The default vision model is `gpt-4o`.

## Common variants

```bash
# Single video by ID
python -m grail.pipelines.recon_4dhoi --video_id ComAsset/cordless_drill/<video_name> \
    --results_dir results

# Skip already-finished videos
python -m grail.pipelines.recon_4dhoi --dataset ComAsset --category cordless_drill \
    --results_dir results --skip_done

# Step 4+ only (after rerun of contact detection)
python -m grail.pipelines.recon_4dhoi --dataset ComAsset --category cordless_drill \
    --results_dir results --skip_step1 --skip_step2 --skip_step3

# Static-object mode (no global object motion expected)
python -m grail.pipelines.recon_4dhoi --dataset ComAsset --category cordless_drill \
    --results_dir results --is_static_obj
```

## Configs

Configs are split by **task** (manipulation vs. locomotion/terrain) × **body model** (SMPL-X vs.
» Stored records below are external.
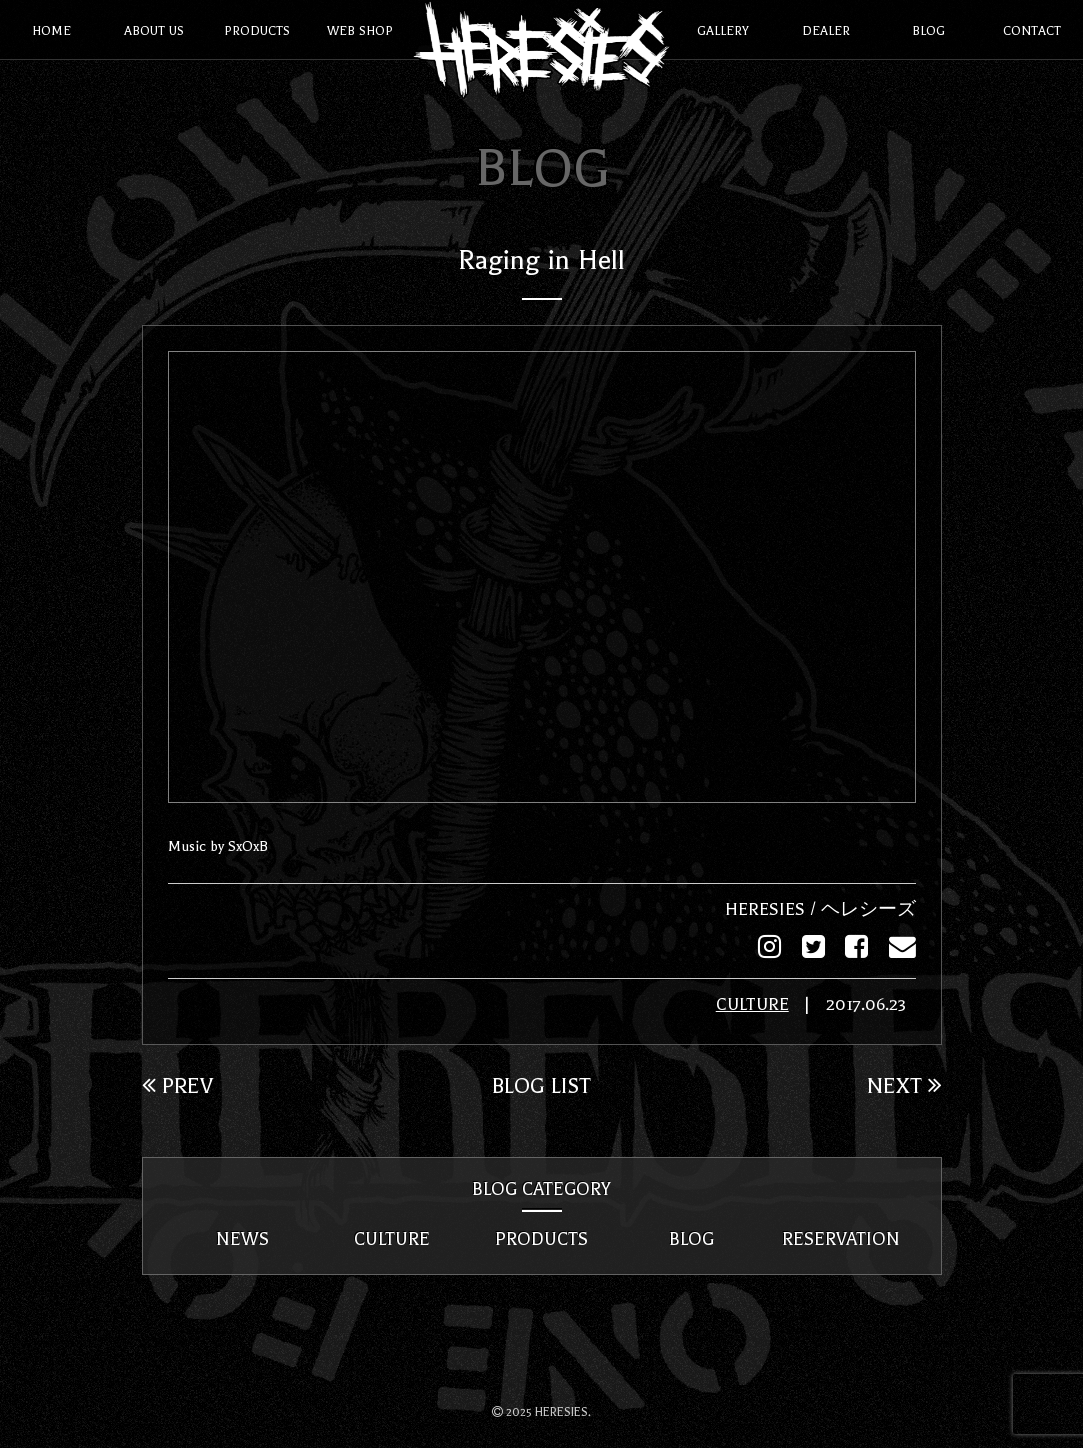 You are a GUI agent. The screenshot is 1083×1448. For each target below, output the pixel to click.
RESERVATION (841, 1238)
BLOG (691, 1238)
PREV (177, 1084)
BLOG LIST (541, 1084)
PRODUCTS (541, 1238)
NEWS (242, 1238)
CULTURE (752, 1003)
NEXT (904, 1084)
SOMA):

```{list-table}
:widths: 35 65
:header-rows: 1

* - File
  - Purpose
* - `configs/recon_4dhoi/manip_smplx.yaml`
  - Manipulation / pickup, SMPL-X (G1) body. `filter_object_motion: dynamic_only` drops static-object recons at step 5; FoundationPose runs (object expected to move). Default for `grail.pipelines.recon_4dhoi`.
* - `configs/recon_4dhoi/manip_soma.yaml`
  - Manipulation / pickup, SOMA body. Same params as `manip_smplx.yaml` — only `body_model` + paths differ.
* - `configs/recon_4dhoi/loco_smplx.yaml`
  - Locomotion / terrain / sitting, SMPL-X (G1) body. `is_static_obj: true` bypasses FoundationPose (terrain doesn't move); `filter_object_motion: static_only` keeps only static-object recons.
* - `configs/recon_4dhoi/loco_soma.yaml`
  - Locomotion / terrain / sitting, SOMA body. Same params as `loco_smplx.yaml`.
```

SOMA variants share **all** optimization params with their SMPL-X counterparts — only `body_model` + `hmr_dir` + `output_dir` differ.

## Sharded fan-out

```bash
# Run one shard per worker in your scheduler.
python -m grail.pipelines.recon_4dhoi \
    --dataset ComAsset \
    --results_dir results \
    --job_chunk_idx <i> \
    --num_job_chunks <N>
```

A typical 8-chunk run covers ~24 videos in ~35 minutes wall-clock (parallel).